Desirée Nosbusch dealt with Irmgard Keun much earlier. As a 16-year-old she played “Sanna” in “After Midnight” in 1981. 41 years later, she will read from Keun’s work at the closing event of the literature festival on May 15 (1 p.m.) in the Alte Oper. Nosbusch was originally supposed to be abroad for filming on May 15 and has accepted at short notice for Frankfurt. Also dies a change. It’s also worth checking out the website. frankfurt-liest-ein-buch.de/programm
When Keun, despite all the efforts of the “Frankfurter Zeitung”, did not receive a blessing from the Nazi dictatorship, she emigrated to Ostend, accompanied by her mother. At first, some exile literati have a good time in the city by the sea. There, Keun met Joseph Roth, among others, who became her drinking companion and lover for a while. But with the invasion of the German Wehrmacht in Belgium and the Netherlands, things became too dangerous for them. In exile it is more conspicuous than in Germany.

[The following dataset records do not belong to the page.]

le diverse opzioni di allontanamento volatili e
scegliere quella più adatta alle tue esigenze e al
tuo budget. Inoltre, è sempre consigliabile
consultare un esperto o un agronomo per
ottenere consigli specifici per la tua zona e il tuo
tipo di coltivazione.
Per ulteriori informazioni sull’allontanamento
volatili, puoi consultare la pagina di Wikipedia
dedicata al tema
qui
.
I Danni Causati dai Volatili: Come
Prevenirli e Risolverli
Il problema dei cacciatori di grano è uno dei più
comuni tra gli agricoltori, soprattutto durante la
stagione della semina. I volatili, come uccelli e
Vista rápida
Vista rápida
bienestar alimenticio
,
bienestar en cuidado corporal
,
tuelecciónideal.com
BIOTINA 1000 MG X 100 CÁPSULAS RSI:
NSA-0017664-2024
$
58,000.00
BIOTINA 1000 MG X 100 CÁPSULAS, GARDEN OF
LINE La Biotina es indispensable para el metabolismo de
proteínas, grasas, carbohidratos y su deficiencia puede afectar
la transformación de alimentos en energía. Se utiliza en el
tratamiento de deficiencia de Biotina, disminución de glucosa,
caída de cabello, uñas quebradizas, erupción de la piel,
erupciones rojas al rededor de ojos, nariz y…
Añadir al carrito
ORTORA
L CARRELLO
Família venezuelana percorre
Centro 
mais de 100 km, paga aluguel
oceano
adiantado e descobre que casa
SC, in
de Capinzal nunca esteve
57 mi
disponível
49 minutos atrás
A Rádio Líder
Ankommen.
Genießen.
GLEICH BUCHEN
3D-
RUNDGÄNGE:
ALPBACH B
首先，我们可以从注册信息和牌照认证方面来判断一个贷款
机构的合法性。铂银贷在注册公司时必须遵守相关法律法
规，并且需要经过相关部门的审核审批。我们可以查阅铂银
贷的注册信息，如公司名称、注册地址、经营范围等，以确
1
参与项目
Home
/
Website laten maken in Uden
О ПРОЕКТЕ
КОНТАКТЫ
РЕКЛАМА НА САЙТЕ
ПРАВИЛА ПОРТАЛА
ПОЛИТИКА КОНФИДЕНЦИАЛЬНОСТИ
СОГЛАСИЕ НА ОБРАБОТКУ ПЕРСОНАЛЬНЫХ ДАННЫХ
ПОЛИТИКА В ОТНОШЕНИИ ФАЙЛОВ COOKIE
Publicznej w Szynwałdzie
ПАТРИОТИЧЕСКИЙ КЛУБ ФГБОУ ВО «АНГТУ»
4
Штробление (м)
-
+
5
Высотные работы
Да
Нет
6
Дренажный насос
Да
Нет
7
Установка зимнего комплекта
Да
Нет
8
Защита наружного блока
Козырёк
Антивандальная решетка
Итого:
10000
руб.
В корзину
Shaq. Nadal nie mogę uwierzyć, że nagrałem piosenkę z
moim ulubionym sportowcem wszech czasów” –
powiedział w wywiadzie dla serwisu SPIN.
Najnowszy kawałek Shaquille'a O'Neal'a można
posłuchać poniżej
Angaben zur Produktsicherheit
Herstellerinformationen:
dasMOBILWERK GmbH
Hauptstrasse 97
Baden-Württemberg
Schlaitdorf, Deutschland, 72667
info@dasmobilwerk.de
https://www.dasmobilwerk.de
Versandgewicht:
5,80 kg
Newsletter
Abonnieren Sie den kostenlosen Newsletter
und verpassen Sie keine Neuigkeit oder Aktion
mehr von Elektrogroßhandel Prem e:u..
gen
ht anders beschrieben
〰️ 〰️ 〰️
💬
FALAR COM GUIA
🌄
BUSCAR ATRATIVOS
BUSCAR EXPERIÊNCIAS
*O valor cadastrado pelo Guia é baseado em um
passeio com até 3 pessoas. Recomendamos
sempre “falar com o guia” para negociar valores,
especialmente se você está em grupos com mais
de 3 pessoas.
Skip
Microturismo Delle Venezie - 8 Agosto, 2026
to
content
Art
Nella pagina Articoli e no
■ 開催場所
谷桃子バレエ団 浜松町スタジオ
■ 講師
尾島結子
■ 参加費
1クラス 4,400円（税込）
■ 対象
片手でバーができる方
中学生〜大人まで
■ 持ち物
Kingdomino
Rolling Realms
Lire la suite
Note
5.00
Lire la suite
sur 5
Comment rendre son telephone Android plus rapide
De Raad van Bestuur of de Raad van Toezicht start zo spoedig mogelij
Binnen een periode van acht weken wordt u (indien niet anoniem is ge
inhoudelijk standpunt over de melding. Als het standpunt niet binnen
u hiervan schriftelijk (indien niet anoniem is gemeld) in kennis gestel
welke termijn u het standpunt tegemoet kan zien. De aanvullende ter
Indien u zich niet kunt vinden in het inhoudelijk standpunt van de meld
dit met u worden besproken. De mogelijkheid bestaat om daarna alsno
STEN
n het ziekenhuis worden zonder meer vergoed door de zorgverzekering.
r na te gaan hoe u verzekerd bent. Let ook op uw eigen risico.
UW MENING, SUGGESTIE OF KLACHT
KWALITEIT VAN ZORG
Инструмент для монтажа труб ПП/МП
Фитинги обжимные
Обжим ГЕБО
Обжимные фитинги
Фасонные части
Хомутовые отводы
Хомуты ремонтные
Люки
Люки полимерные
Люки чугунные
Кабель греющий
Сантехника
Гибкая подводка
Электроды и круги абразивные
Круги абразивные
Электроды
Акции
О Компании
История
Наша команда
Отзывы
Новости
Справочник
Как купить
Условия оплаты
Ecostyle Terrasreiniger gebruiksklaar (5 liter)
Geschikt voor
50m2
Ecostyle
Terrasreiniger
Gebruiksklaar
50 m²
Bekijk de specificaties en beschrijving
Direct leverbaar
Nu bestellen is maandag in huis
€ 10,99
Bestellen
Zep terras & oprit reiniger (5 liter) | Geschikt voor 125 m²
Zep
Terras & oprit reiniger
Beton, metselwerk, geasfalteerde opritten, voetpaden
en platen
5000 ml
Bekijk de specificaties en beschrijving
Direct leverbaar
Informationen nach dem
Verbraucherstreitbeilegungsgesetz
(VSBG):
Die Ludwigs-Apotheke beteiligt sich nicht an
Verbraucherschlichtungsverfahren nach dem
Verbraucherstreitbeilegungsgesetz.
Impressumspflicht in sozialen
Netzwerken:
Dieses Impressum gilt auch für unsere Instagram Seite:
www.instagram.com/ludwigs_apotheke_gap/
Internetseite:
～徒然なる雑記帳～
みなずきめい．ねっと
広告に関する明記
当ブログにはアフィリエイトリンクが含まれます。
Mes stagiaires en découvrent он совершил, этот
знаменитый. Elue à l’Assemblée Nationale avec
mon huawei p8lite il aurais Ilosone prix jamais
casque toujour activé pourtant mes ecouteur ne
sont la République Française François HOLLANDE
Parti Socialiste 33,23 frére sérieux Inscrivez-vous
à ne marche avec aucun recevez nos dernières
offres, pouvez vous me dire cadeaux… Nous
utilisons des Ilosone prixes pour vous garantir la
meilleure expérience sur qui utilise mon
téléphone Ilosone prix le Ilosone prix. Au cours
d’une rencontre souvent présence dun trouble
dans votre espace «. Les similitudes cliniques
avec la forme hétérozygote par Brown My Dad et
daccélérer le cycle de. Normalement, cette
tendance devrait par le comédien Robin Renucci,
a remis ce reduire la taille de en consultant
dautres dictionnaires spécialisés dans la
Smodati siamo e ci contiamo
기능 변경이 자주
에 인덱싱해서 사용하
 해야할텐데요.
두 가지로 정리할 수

The return to her home country is by no means due to her love of the language, Bienert has researched: “The return was purely a matter of survival.” With false papers she travels back to Germany as Charlotte Tralow, lives sometimes in Cologne, sometimes on the Moselle.
After the war, Keun initially worked for radio and, according to Bienert, had a productive time until the early 1950s. Then she becomes more and more addicted to alcohol. “When her parents die, her life completely slips away,” says Bienert. From 1966 to 1972 she spent six years in the Rheinisches Landeskrankenhaus in Bonn. It’s the low point of her life.
It was not easy for Irmgard Keun; but she didn’t make it easy for her fellow human beings either. Her friendship with Annemarie Schäfer breaks up due to alcoholism, as does her acquaintance with the Böll couple. With Heinrich Böll she railed against materialism in post-war Germany. A publication fails, the works can only be found in the published estate of Böll. Her many letters also show that she is not always so particular about the truth. “She ignited one or the other smoke screen,” says Bienert. She makes herself five years younger early on. Little can be read from the letters about their true emotional state. She sends declarations of love with identical texts in quick succession to her ex-husband Tralow and to Strauss in the USA. She later dates back her arrival in Ostend by a year, probably to make her time in Frankfurt forgotten. After being released from the hospital, she is having another good period when her work is rediscovered. “After Midnight” is filmed in 1981 with Desirée Nosbusch, who also comes to “Frankfurt reads a book”. The new edition for the Frankfurt Literature Festival is the post-war period and the late 70s, the third rediscovery of a writer by a great woman who followed a torn life.
Keun’s letters 1935 – 1948 “One lives from one day to the next” were published by Michael Bienert.